Your frogs will be perfectly happy to take care of the fungus gnats for you, I wouldn't bother with CO2.


----------



## claymore

Tony said:


> Your frogs will be perfectly happy to take care of the fungus gnats for you, I wouldn't bother with CO2.



It might be a couple of months before I get the frogs... Will the larvae destroy my plants before I get my frogs in there?


----------



## Tony

I have never had any trouble with fungus gnats harming plants.


----------



## billschwinn

What does a Fungus gnat look like?


----------



## Tony

billschwinn said:


> What does a Fungus gnat look like?


Pretty much like a fruit fly, but smaller. I get them from time to time, especially in my tree frog vivs where there is nothing to eat them, but they die off on their own fairly quickly.
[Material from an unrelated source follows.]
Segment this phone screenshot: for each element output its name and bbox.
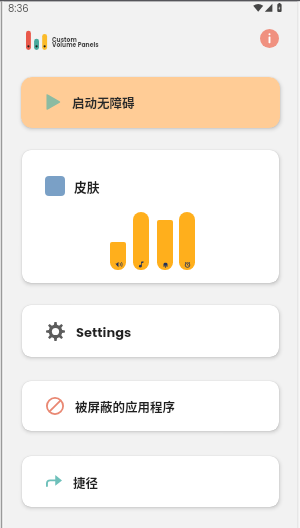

Here is a photo from UW Madison.


----------



## Lance

gnats look like a black fly about a 1/16th big. they love damp soil so you'll pretty much find them buzzing around in side the vivs


----------



## Brotherly Monkey

Tony said:


> Pretty much like a fruit fly, but smaller. I get them from time to time, especially in my tree frog vivs where there is nothing to eat them, but they die off on their own fairly quickly.
> 
> Here is a photo from UW Madison.


Tony, is there a reason you don't just use mosquito dunks to deal with the infestation?


----------



## claymore

Ok so they won't tear into my plants to bad then? Right?


----------



## Tony

Brotherly Monkey said:


> Tony, is there a reason you don't just use mosquito dunks to deal with the infestation?


I have never had an infestation bad enough that I felt the need to risk chemical controls. They die out quickly and cause no harm during a bloom so I just ignore them.


----------



## frogfreak

Lance said:


> gnats look like a black fly about a 1/16th big. they love damp soil


They do love damp soil. They're in my pinhead cricket cultures right now. We have lots of plants in the room as well. They don't bother them. They just lay in the soil.
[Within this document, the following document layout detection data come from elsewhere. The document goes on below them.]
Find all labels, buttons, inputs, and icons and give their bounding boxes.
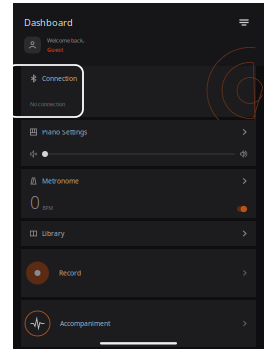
button[interactable]: Menu: [235, 15, 253, 30]
staticText: 0: [30, 190, 40, 214]
staticText: Metronome: [42, 176, 79, 186]
staticText: BPM: [42, 205, 52, 212]
button[interactable]: Connection: [21, 66, 256, 117]
button[interactable]: Start metronome: [236, 204, 247, 214]
staticText: Welcome back,: [47, 37, 85, 44]
button[interactable]: Welcome back,: [24, 34, 253, 56]
staticText: Guest: [47, 46, 63, 53]
staticText: Record: [59, 268, 81, 278]
button[interactable]: Record: [21, 249, 256, 297]
staticText: Accompaniment: [60, 319, 110, 328]
button[interactable]: Library: [21, 221, 256, 246]
button[interactable]: Accompaniment: [21, 300, 256, 347]
button[interactable]: Piano Settings: [21, 120, 256, 144]
staticText: Dashboard: [24, 16, 73, 29]
staticText: Library: [42, 229, 64, 238]
staticText: No connection: [30, 100, 65, 108]
staticText: Piano Settings: [42, 128, 87, 137]
button[interactable]: Metronome: [21, 169, 256, 193]
staticText: Connection: [42, 74, 77, 83]
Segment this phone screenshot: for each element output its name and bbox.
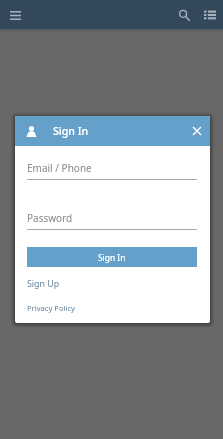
staticText: Password: [27, 211, 73, 225]
button[interactable]: List view: [197, 2, 223, 28]
button[interactable]: Search: [171, 2, 197, 28]
button[interactable]: Close: [184, 118, 210, 144]
button[interactable]: Privacy Policy: [27, 300, 75, 313]
staticText: Sign Up: [27, 278, 60, 290]
staticText: Email / Phone: [27, 161, 92, 175]
staticText: Privacy Policy: [27, 303, 75, 313]
button[interactable]: Sign Up: [27, 276, 60, 290]
button[interactable]: Menu: [2, 2, 28, 28]
staticText: Sign In: [98, 252, 126, 263]
staticText: Sign In: [53, 124, 89, 138]
button[interactable]: Sign In: [27, 247, 197, 267]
When we get them we just hang some fly tape near a light and in a week they're gone. 

They're not very bright.


----------



## billschwinn

I am in Florida and have not seen those before, weird.


----------



## Brotherly Monkey

Tony said:


> I have never had an infestation bad enough that I felt the need to risk chemical controls. They die out quickly and cause no harm during a bloom so I just ignore them.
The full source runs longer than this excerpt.